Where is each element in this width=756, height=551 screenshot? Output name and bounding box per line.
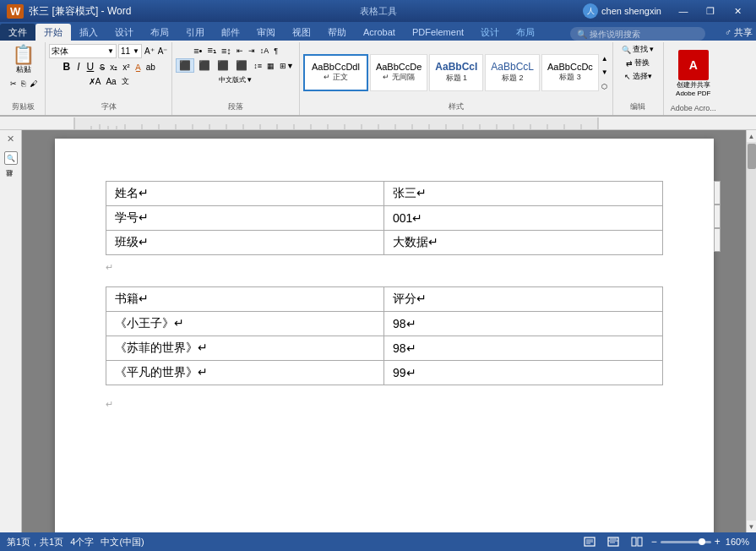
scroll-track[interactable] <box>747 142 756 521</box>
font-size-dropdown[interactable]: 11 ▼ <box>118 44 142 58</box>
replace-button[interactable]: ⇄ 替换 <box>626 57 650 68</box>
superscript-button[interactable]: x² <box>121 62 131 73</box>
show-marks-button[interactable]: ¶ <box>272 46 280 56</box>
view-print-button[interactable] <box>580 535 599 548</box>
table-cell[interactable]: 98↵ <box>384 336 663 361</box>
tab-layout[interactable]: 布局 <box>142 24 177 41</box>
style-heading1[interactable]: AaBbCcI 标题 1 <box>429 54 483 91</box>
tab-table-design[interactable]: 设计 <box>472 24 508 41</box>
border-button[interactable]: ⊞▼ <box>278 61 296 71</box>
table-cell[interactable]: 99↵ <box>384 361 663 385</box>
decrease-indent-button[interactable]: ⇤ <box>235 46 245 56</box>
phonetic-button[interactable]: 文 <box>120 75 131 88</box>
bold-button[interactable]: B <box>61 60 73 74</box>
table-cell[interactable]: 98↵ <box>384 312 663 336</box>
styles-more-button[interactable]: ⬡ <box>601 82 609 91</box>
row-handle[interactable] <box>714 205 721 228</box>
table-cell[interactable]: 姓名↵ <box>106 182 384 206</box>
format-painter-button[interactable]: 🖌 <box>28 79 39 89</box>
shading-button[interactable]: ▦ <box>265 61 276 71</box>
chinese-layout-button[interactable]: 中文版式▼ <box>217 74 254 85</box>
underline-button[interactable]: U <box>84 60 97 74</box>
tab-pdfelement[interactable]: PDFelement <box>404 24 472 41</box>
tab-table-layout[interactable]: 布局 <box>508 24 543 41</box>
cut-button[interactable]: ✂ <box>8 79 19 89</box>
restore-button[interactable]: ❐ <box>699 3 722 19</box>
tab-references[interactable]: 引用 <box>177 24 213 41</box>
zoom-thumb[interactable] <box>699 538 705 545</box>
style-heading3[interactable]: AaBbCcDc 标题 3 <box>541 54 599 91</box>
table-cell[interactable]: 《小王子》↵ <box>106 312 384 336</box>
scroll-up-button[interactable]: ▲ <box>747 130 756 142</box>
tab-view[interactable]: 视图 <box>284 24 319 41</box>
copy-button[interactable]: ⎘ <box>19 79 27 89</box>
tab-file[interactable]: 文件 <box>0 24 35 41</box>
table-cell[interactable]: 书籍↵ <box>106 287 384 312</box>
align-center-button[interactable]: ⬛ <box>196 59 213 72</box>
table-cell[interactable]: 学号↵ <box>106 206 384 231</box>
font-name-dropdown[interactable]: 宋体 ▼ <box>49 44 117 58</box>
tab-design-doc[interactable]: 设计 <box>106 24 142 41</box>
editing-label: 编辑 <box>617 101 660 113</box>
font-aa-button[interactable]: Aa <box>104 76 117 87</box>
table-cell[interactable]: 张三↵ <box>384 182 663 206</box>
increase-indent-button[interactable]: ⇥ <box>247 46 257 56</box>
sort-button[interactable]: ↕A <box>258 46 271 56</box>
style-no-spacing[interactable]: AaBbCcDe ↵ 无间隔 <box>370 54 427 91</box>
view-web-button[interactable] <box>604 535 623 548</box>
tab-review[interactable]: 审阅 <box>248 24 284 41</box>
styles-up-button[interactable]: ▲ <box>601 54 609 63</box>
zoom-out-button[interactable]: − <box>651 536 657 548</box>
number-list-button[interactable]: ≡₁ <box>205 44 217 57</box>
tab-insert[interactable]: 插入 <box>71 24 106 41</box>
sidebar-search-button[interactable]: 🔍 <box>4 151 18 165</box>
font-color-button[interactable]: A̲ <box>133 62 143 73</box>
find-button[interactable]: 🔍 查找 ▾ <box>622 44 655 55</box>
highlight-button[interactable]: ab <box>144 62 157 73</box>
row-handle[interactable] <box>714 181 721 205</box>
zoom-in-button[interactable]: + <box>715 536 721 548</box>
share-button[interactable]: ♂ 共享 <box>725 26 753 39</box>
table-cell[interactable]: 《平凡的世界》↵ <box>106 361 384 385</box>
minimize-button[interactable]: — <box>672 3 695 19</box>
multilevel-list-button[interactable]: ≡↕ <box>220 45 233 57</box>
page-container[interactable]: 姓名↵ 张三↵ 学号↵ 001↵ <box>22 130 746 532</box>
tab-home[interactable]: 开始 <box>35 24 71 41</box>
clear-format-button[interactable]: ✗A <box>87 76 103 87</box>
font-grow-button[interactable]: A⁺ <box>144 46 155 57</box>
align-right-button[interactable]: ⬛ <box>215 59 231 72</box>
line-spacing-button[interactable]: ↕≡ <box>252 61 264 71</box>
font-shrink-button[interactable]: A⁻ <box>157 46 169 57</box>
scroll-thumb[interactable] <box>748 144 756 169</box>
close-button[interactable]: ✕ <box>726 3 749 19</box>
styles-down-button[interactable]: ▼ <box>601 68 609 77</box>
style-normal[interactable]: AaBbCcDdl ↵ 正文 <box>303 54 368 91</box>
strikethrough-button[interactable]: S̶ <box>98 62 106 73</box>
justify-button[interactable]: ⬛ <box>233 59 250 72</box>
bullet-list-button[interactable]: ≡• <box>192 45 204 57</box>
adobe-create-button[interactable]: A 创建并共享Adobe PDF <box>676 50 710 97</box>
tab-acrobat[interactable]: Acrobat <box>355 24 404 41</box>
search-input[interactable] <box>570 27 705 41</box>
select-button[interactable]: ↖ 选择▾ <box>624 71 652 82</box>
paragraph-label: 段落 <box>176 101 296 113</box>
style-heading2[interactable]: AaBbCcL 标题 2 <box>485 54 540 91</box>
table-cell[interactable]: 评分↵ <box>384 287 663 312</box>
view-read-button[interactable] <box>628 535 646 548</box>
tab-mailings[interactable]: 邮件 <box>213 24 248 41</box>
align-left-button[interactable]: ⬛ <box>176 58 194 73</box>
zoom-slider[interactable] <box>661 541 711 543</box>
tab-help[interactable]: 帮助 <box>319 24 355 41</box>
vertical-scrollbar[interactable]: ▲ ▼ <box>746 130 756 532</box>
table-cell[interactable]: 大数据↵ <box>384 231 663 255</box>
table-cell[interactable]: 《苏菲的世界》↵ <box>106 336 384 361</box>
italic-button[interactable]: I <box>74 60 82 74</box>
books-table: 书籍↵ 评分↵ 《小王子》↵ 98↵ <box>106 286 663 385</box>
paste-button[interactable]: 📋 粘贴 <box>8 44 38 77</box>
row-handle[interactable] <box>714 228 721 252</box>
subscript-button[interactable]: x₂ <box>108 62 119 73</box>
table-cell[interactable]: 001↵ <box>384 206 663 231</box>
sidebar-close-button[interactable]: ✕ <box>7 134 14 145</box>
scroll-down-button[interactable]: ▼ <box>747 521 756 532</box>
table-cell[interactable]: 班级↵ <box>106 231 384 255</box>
○ ○ ○ ○
- About this task
Pull out all lines from the listing that contain the string "spacing".

- Output of the task
style-no-spacing[interactable]: AaBbCcDe ↵ 无间隔 <box>370 54 427 91</box>
line-spacing-button[interactable]: ↕≡ <box>252 61 264 71</box>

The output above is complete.